For immunostaining, formalin-fixed, paraffin-embedded tissue specimens were sliced into 3-µm-thick sections. We manually stained the sections with a rabbit anti-Siglec-15 polyclonal antibody (PA5-72765; Invitrogen, Carlsbad, CA, USA; 1:500 dilution) and a rabbit anti-PD-L1 monoclonal antibody (ab205921; Abcam, Cambridge, MA, USA; 1:500 dilution) by the standard avidin–biotin complex method. Bound antibodies were visualized using a DAB detection kit (049-22831; Wako). Other antibodies, such as CD3 (LN10; Leica), CD5 (4C7; Leica), CD10 (56C6; Leica), CD20 (L26; Leica), CD68 (514H12; Leica), CD79a (11D10; Leica), BCL6 (LN22; Leica), MUM1 (EAU32; Leica) were stained using an automated staining system (BOND III, Leica Biosystems, Nussloch, Germany). The membranous Siglec-15 and PD-L1 expression on tumor cells and macrophages were evaluated. The positive expression and negative expression were judged by the expression on ≥ 1% or < 1% of tumor cells, respectively. In cases with specimens that included tumor tissue and peritumoral tissue, we evaluated whether Siglec-15 and/or PD-L1 were expressed on peritumoral macrophages. Human tonsil and temporal lobe tissue from the surgical material was used as a positive and negative control, respectively. Immunoreactivity for CD5, CD10, BCL-6 and MUM1 was judged as positive if > 30% of tumor cells were stained.

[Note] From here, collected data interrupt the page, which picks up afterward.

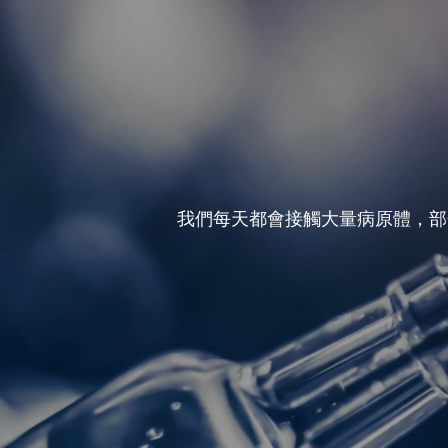
我們每天都會接觸大量病原體，部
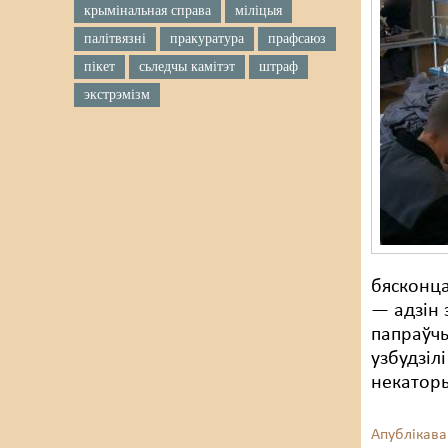
крымінальная справа
міліцыя
палітвязні
пракуратура
прафсаюз
пікет
сьледчы камітэт
штраф
экстрэмізм
бясконц
— адзін 
папраўчы
узбудзіл
некаторы
Апублікава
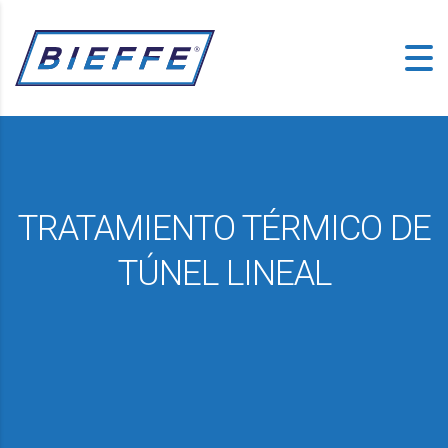
TRATAMIENTO TÉRMICO DE
TÚNEL LINEAL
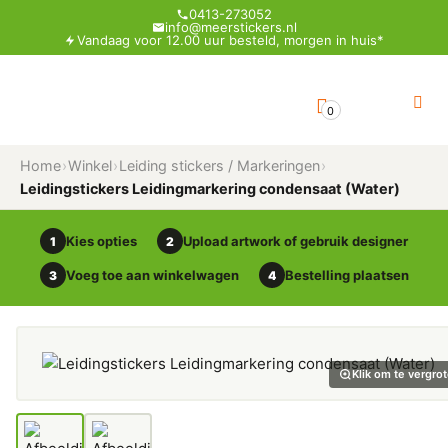
0413-273052
info@meerstickers.nl
Vandaag voor 12.00 uur besteld, morgen in huis*
0
Home
›
Winkel
›
Leiding stickers / Markeringen
›
Leidingstickers Leidingmarkering condensaat (Water)
Kies opties
Upload artwork of gebruik designer
1
2
Voeg toe aan winkelwagen
Bestelling plaatsen
3
4
Klik om te vergro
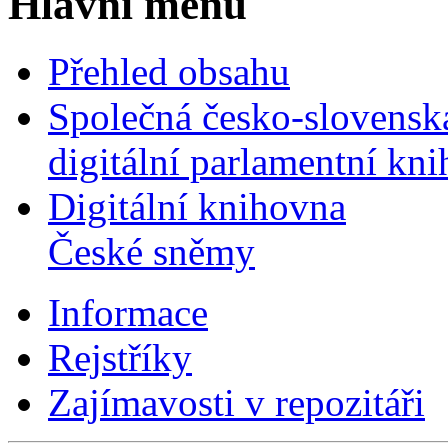
Hlavní menu
Přehled obsahu
Společná česko-slovensk
digitální parlamentní kn
Digitální knihovna
České sněmy
Informace
Rejstříky
Zajímavosti v repozitáři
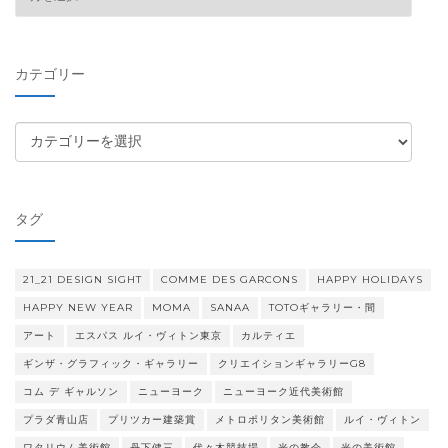
ー
カ
イ
カテゴリー
ブ
カ
テ
ゴ
リ
タグ
ー
21_21 DESIGN SIGHT
COMME DES GARCONS
HAPPY HOLIDAYS
HAPPY NEW YEAR
MOMA
SANAA
TOTOギャラリー・間
アート
エスパス ルイ・ヴィトン東京
カルティエ
ギンザ・グラフィック・ギャラリー
クリエイションギャラリーG8
コム デ ギャルソン
ニューヨーク
ニューヨーク近代美術館
プラダ青山店
プリツカー建築賞
メトロポリタン美術館
ルイ・ヴィトン
ワタリウム美術館
丹下健三
代々木競技場
光の教会
光の美術館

Tumors were subclassified according to the expression pattern of the germinal center B-cell (GCB) and non-GCB markers23. The eligibility of immunohistochemically-stained slides was evaluated independently by two authors (H.F. and T.H.), and any disagreements were resolved by consensus.

Fluorescent double immunostaining was performed to detect the Siglec-15 and CD68 expression in tumor tissue. We stained the sections with a rabbit anti-Siglec-15 polyclonal antibody and a mouse anti-CD68 monoclonal antibody (14-0688-82; Invitrogen; 1:500 dilution), followed by the addition of anti-rabbit IgG-Alexa594 (R37117; Invitrogen) and anti-mouse IgG-Alexa488 (R37120; Invitrogen). Nuclei were counterstained with DAPI (P36966; Invitrogen). Fluorescence was analyzed using a fluorescence microscope (BZ-9000, KEYENCE, Osaka, Japan).

UALCAN database

UALCAN (http://ualcan.path.uab.edu) is a comprehensive, user-friendly, and interactive web resource for analyzing cancer OMICS data24. In this study, the UALCAN database was used to obtain data from the TCGA database and to compare the expression of Siglec-15 mRNA in 33 types of cancer, including 47 patients with DLBCL. In addition, we compared the overall survival of 47 DLBCL patients who were included in the database according to whether or not Siglec-15 was expressed.

Statistical analyses

All statistical analyses were performed using the EZR software program (version 1.40)25. Kaplan–Meier survival curves and log-rank tests were used to compare survival until death or the last follow-up examination according to the expression of Siglec-15 and PD-L1 in tumor cells, intratumoral macrophages, and peritumoral macrophages.

Univariate and multivariate survival analyses were performed according to the Cox proportional hazards regression model. p values of < 0.05 were considered to indicate statistical significance.